Over time, this misalignment can strain muscles and cause wear and tear on the structures of the neck.

According to, a recent study showed that 79 percent of the U.S. population between the ages 18 and 44 have their cell phones with them almost all the time — with only two hours of their waking day spent without their cell phone in hand.

“We see complaints of stiff necks, carpal tunnel syndrome, cervical spine spasms and headaches from muscle tension,” Burchuck said.

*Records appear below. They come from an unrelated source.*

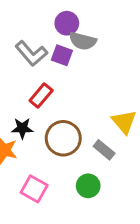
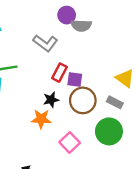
purple square: (62, 55) -> (75, 79), moved
green circle: (88, 186) -> (109, 131), size x1.5
pink square: (34, 189) -> (70, 142), turned 30

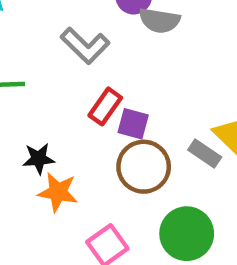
black star: (51, 100) -> (39, 159), moved
gray rectangle: (115, 102) -> (205, 153), moved

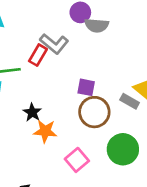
red rectangle: (105, 106) -> (38, 55), moved
black star: (39, 159) -> (32, 112), turned -30

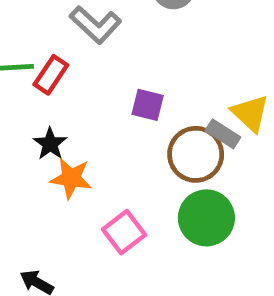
red rectangle: (38, 55) -> (51, 75), moved
brown circle: (94, 112) -> (196, 154), moved

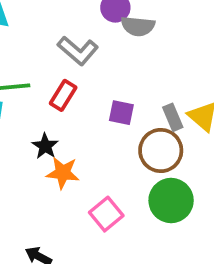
red rectangle: (51, 75) -> (63, 95), moved
gray rectangle: (223, 134) -> (173, 117), moved, turned 36

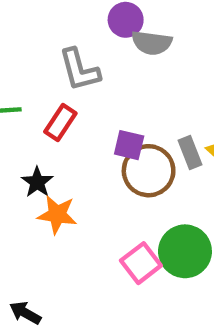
gray L-shape: (78, 51) -> (79, 70), turned 33
brown circle: (161, 150) -> (149, 171), moved
pink square: (106, 214) -> (141, 263), moved

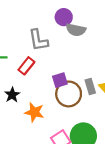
purple square: (129, 145) -> (60, 80), turned -35
orange star: (57, 215) -> (34, 112), moved

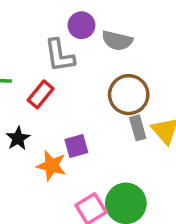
purple circle: (64, 17) -> (81, 25), moved
purple square: (60, 80) -> (76, 146), moved
brown circle: (69, 94) -> (129, 95), moved

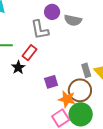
brown circle: (129, 95) -> (80, 90), moved
black star: (18, 138) -> (18, 67), moved
orange star: (51, 166) -> (67, 99), moved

And, according to a new calculation published in Surgical Technology International, the weight of the head felt by the spine dramatically increases when flexing the head forward at varying degrees.

An adult head weighs 10 to 12 pounds in the neutral position. As the head tilts forward the forces seen by the neck increases to 27 pounds at 15 degrees; 40 pounds at 30 degrees; 49 pounds at 45 degrees; and 60 pounds at 60 degrees.

Looking down at a smartphone with your chin to your chest can put about 60 pounds of force on your neck. This is roughly the weight of four adult-sized bowling balls.

Burchuck recommends setting the timer on the smartphone for 30 to 40 minutes, and when it goes off to get up and stretch.

“Posture is important and simply arching your neck and upper back backward and pulling your shoulders into alignment under your ears can help alleviate stress and muscle pain,” Burchuck said.

He also recommends doing wrist flexion stretches twice a day for 30 seconds. This can be done by placing your fingers on the desk or table and raising the wrists.

He said using a stylus could avoid texting thumb pain.

“If you can, raise the phone up to eye level,” he said. “You can also put an iPad or tablet on a stand.”

The same goes for your desktop computer. Your monitor screen should be at eye level so your head isn’t perpetually dropping and causing muscle strain. Laptops should also be at eye level.

There are text neck apps for Android smartphones.

Text Neck Indicator lets the user know when the phone is held at an acceptable angle for viewing by a green indicator light in the top corner of the phone.

The HeadUp app lets you know the weight pressure on your neck while using smart phone. This app is designed for the people who want to build a good habit of using a smartphone.

An app for the iPhone for text neck is not available yet.